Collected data

════

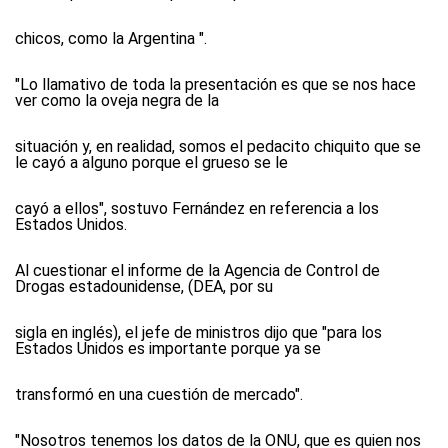
chicos, como la Argentina ".
"Lo llamativo de toda la presentación es que se nos hace
ver como la oveja negra de la
situación y, en realidad, somos el pedacito chiquito que se
le cayó a alguno porque el grueso se le
cayó a ellos", sostuvo Fernández en referencia a los
Estados Unidos.
Al cuestionar el informe de la Agencia de Control de
Drogas estadounidense, (DEA, por su
sigla en inglés), el jefe de ministros dijo que "para los
Estados Unidos es importante porque ya se
transformó en una cuestión de mercado".
"Nosotros tenemos los datos de la ONU, que es quien nos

════

Your task
Among the entries above, how many lines contain the string "Unidos"? Write the number alone.

Result
2